What does this mean for us now?

The more that today’s adolescents act out their powerful, unedited, and impulsive feelings in self-destructive and/or aggressive – including sexually aggressive – ways, the more we, the adults who parent and educate them – must consider the “cultures WE have created.”

Sadly, in this national fiasco between Christine Blasey Ford and Brett Kavanaugh, we have had a tendency to cast blame on these middle-aged adults, solely, as if the environments in which they were reared and educated – the educational and social contexts of their adolescent lives – did not also play a role in how this all may have come to be.

Thanks to discoveries of neuroimaging, we now know that environment shapes the brain.

From that standpoint, it is absolutely impossible for anyone, in any setting or environment, to undergo typical brain development separated or detached from the very physical and psychological contexts of their everyday lives.

Of course, Christine Blasey Ford and Brett Kavanaugh – as teenagers – were implicated in the contexts in which they were raised.

What this means for us today is that these physical and psychological contexts—the cultures we are creating now—influence kids not only now but into the future, because our adolescents are developing their very “selves” within them.
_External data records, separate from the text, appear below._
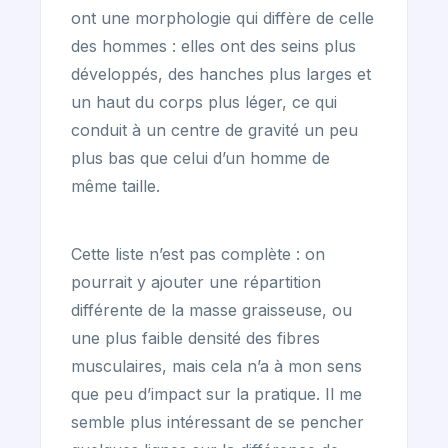
ont une morphologie qui diffère de celle
des hommes : elles ont des seins plus
développés, des hanches plus larges et
un haut du corps plus léger, ce qui
conduit à un centre de gravité un peu
plus bas que celui d’un homme de
même taille.
Cette liste n’est pas complète : on
pourrait y ajouter une répartition
différente de la masse graisseuse, ou
une plus faible densité des fibres
musculaires, mais cela n’a à mon sens
que peu d’impact sur la pratique. Il me
semble plus intéressant de se pencher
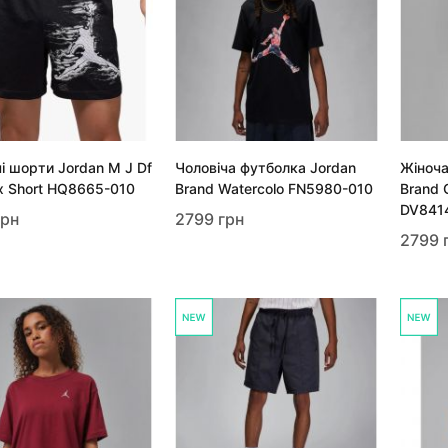
і шорти Jordan M J Df
Чоловіча футболка Jordan
Жіноча
fx Short HQ8665-010
Brand Watercolo FN5980-010
Brand 
DV841
грн
2799 грн
2799 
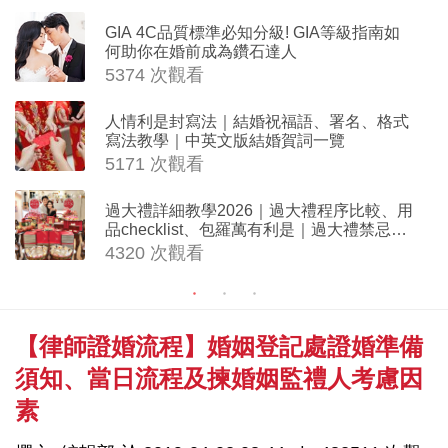
GIA 4C品質標準必知分級! GIA等級指南如
何助你在婚前成為鑽石達人
5374 次觀看
人情利是封寫法｜結婚祝福語、署名、格式
寫法教學｜中英文版結婚賀詞一覽
5171 次觀看
過大禮詳細教學2026｜過大禮程序比較、用
品checklist、包羅萬有利是｜過大禮禁忌及
吉祥說話
4320 次觀看
【律師證婚流程】婚姻登記處證婚準備
須知、當日流程及揀婚姻監禮人考慮因
素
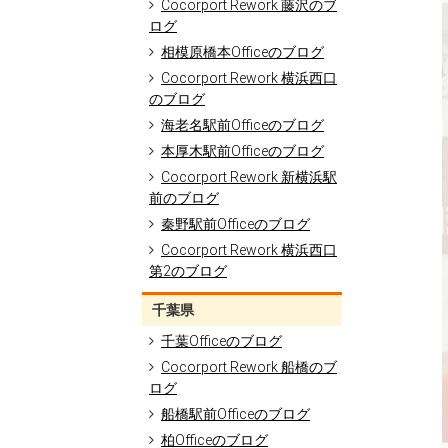
Cocorport Rework 藤沢のブ
ログ
相模原橋本Officeのブログ
Cocorport Rework 横浜西口
のブログ
海老名駅前Officeのブログ
本厚木駅前Officeのブログ
Cocorport Rework 新横浜駅
前のブログ
秦野駅前Officeのブログ
Cocorport Rework 横浜西口
第2のブログ
千葉県
千葉Officeのブログ
Cocorport Rework 船橋のブ
ログ
船橋駅前Officeのブログ
柏Officeのブログ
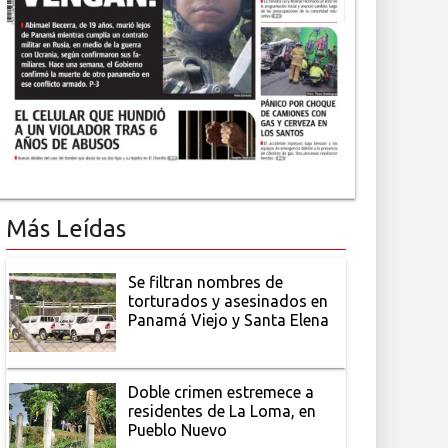
Más Leídas
Se filtran nombres de
torturados y asesinados en
Panamá Viejo y Santa Elena
Doble crimen estremece a
residentes de La Loma, en
Pueblo Nuevo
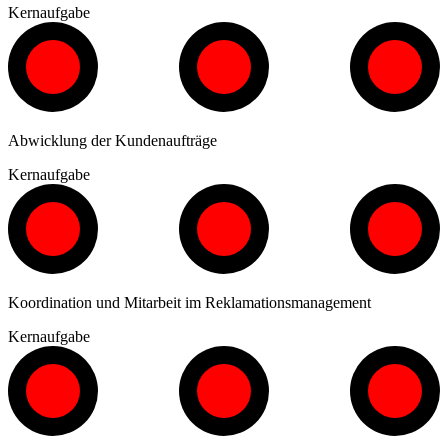
Kernaufgabe
Abwicklung der Kundenaufträge
Kernaufgabe
Koordination und Mitarbeit im Reklamationsmanagement
Kernaufgabe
Our adolescents are vulnerable to the cultures we have created – are still creating – within which they are developing. WE are responsible for that happening.

In my many years of clinical work, I have focused on empathizing with adolescents – and when necessary, on trying to defend them. I know enough about their still-developing brains to understand that their age-related vulnerability renders them susceptible to – and at times, defenseless against – their own powerful and unedited emotions. Further, I know that their oft-times associated, impulsive behavior – is behavior in which they simply wouldn’t engage if their brains (specifically, their prefrontal cortices) were more fully developed.

Brain development happens regardless of the particular cultures within which our adolescents develop. What we, adults, are nevertheless responsible for is ensuring that these vulnerabilities are not intensified, that they are not exacerbated, by our own adult choices, fears, excuses, and unexamined assumptions.